Leicester, New York - 12, 2010

Now, these are scenes you probably wouldn’t see where I live. They’re from what looks to be the town park of Leicester, New York, a village I passed through only because my GPS device sent me south out of Batavia via Route 36 instead of the usual Route 63. (How about those route numbers for symmetry? They’re like complementary sine curves that wind around and even cross over each other for about thirty miles between Batavia and Dansville.)

I drove into Leicester just before 7:00 a.m. The sun was barely over the horizon. There was fog close to the ground in the rolling hills outside town and wafting through the village as I approached a stop sign across from this park. It was so quiet that you could hear the voices of people in the houses around the park getting ready for the day.

Leicester has a population of 436. To put that into perspective, I live in a city that has roughly a thousand people for every resident of Leicester and is part of a metropolitan area with nearly five times that many people. When I was a kid, there was a small town feel here. But those days are long past.

One of the things I enjoy about traveling in western New York State and across New England is the profusion of small towns and the small town-ness of them. You get the impression that many are still small enough to be self-determining by town hall meetings that stand a good chance to drawing a majority of the town’s citizens. A town hall meeting on an important issue in my city, by comparison, might draw a hundred people, or roughly 2/10,000 of the population. Not very intimate, eh?

When I drive through a village like Leicester, the difference between its pace and the pace of where I live is striking. I don’t know that life is any easier or better in either place. But places like Leicester do seem to have more palpable connection with a lot of things.

Leicester, New York - 9, 2010

Like patriotism. Many of those who fight and have fought in America’s wars have come from small towns. When someone from my city dies in war, your connection to that person is no more than a picture in the paper. When someone from a small town dies in war, the whole town feels the loss. People in small towns know, or at least know of each other. Patriotism in such places seems more tangible and less jingoistic than it is around here.

Which brings me back to this gazebo. I suspect the bunting was left up from the previous week’s Independence Day celebration. I can imagine there might have been a band playing in the gazebo or on the lawn nearby. Maybe townsfolk gathered on the lawn for a picnic and to restore community ties. Whatever happened in Leicester, I feel pretty confident that if such a gazebo were to be placed along the boardwalk of Virginia Beach or at one of our larger public parks, it’s likely the bunting would have been stolen or defaced and not left to remind us of the potential of a new day.


  1. I can really relate to this, Chris. After living in Virginia Beach for the best part of 50 years we to a small town in the Blue Ridge mountains 6 years ago. Patriotism runs high, our young men and women in uniform are looked upon as heroes and everyone knows them. We haven't lost any in the current wars, thank God, but the call to arms has always run strong in these parts and we've had a disproportionate number of casualties in every war our country has fought.

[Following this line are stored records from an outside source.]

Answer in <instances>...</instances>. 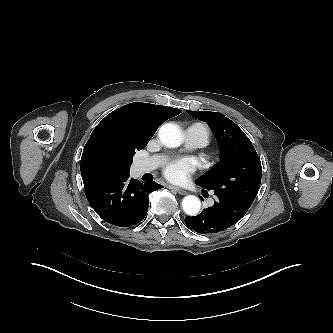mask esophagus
Here are the masks:
<instances>
[{
  "label": "esophagus",
  "mask_w": 333,
  "mask_h": 333,
  "mask_svg": "<svg viewBox=\"0 0 333 333\" xmlns=\"http://www.w3.org/2000/svg\"><path fill=\"white\" fill-rule=\"evenodd\" d=\"M168 187H169V189H172V190L176 191L178 194H181V195H186L187 194V191H185L183 189H180L176 186L169 185Z\"/></svg>",
  "instance_id": "34e87169"
}]
</instances>
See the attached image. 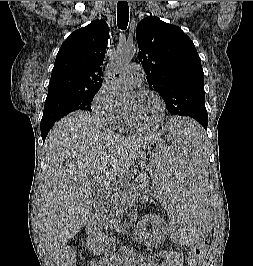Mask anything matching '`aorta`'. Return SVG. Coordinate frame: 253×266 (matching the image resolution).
I'll return each instance as SVG.
<instances>
[{
    "label": "aorta",
    "mask_w": 253,
    "mask_h": 266,
    "mask_svg": "<svg viewBox=\"0 0 253 266\" xmlns=\"http://www.w3.org/2000/svg\"><path fill=\"white\" fill-rule=\"evenodd\" d=\"M137 47L134 44H124L117 47L113 59L108 63L105 70V80L113 94L118 98L128 97L131 86L123 76V69L134 55Z\"/></svg>",
    "instance_id": "aorta-1"
}]
</instances>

  2. These are wonderful photos. I'm excited, because I'll be heading to a lot of northeastern schools this year, and I'm definitely trying to build in some north-western NY schools into my itinerary. I love that whole region. There really is such a difference in a tiny town such as you describe. So much of NY state is gorgeous--We have friends up in Millbrook, NY, which is a beautiful area, and Owego (not to be confused with Oswego) and going to visit is like going back in time.